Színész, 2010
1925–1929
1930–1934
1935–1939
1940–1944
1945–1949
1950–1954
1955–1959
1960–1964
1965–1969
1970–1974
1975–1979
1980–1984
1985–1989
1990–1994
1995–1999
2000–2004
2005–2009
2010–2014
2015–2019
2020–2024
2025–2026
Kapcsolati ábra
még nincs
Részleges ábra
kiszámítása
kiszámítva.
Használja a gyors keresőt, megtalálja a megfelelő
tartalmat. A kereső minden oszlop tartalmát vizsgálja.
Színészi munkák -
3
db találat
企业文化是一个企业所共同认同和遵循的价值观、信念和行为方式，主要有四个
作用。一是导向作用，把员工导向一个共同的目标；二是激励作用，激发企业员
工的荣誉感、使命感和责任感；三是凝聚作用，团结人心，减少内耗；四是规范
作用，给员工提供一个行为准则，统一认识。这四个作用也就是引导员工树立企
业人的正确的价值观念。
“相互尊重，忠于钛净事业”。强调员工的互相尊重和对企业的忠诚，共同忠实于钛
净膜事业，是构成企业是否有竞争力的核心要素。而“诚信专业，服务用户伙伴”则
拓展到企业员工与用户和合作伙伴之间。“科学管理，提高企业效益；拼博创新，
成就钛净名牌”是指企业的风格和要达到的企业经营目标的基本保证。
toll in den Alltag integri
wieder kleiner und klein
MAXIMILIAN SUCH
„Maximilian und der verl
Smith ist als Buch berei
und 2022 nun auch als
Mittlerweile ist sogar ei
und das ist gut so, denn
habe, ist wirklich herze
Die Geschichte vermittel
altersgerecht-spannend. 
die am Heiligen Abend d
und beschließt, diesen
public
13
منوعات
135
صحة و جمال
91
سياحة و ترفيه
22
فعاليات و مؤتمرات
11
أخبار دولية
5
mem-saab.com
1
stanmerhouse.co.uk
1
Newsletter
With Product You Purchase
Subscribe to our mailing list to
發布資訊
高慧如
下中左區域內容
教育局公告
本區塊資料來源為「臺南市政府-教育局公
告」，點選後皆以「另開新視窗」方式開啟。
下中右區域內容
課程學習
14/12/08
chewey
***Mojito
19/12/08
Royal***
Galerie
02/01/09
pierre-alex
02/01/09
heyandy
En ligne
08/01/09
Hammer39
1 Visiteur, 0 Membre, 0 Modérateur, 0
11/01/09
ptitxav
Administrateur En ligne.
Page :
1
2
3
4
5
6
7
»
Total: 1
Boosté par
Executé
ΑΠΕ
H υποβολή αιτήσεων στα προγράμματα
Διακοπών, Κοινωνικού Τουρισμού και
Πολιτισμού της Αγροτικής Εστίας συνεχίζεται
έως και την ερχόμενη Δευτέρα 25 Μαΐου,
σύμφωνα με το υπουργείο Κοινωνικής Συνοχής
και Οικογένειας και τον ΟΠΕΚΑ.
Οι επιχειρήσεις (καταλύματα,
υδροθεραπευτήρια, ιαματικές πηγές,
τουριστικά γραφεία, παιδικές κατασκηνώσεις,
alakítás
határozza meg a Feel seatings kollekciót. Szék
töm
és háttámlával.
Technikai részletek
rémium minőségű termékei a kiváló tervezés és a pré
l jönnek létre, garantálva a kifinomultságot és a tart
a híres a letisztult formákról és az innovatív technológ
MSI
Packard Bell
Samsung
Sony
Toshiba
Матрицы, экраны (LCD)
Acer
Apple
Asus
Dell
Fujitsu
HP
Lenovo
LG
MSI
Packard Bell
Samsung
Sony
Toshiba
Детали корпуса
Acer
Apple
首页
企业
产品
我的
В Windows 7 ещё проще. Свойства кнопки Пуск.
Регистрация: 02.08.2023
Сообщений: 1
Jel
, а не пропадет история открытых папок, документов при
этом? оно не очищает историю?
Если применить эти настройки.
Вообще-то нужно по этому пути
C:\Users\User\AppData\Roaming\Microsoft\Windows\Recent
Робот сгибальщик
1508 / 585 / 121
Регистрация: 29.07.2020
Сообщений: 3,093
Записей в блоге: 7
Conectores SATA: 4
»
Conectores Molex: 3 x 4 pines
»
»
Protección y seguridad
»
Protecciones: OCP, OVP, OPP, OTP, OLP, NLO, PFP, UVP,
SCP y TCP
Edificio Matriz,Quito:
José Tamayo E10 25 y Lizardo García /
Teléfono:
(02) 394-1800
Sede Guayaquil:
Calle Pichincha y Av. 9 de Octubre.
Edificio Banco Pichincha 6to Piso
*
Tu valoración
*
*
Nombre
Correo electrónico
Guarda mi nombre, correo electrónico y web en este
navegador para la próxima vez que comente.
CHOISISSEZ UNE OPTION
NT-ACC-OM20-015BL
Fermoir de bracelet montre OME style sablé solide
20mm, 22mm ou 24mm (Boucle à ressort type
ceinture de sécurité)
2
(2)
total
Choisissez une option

■ What the task requires
Only the lines from the beginning of the material through the line with "作用。一是导向作用，把员工导向一个共同的目标；二是激励作用，激发企业员" should appear in the answer, each copied exactly.

■ The answer
Színész, 2010
1925–1929
1930–1934
1935–1939
1940–1944
1945–1949
1950–1954
1955–1959
1960–1964
1965–1969
1970–1974
1975–1979
1980–1984
1985–1989
1990–1994
1995–1999
2000–2004
2005–2009
2010–2014
2015–2019
2020–2024
2025–2026
Kapcsolati ábra
még nincs
Részleges ábra
kiszámítása
kiszámítva.
Használja a gyors keresőt, megtalálja a megfelelő
tartalmat. A kereső minden oszlop tartalmát vizsgálja.
Színészi munkák -
3
db találat
企业文化是一个企业所共同认同和遵循的价值观、信念和行为方式，主要有四个
作用。一是导向作用，把员工导向一个共同的目标；二是激励作用，激发企业员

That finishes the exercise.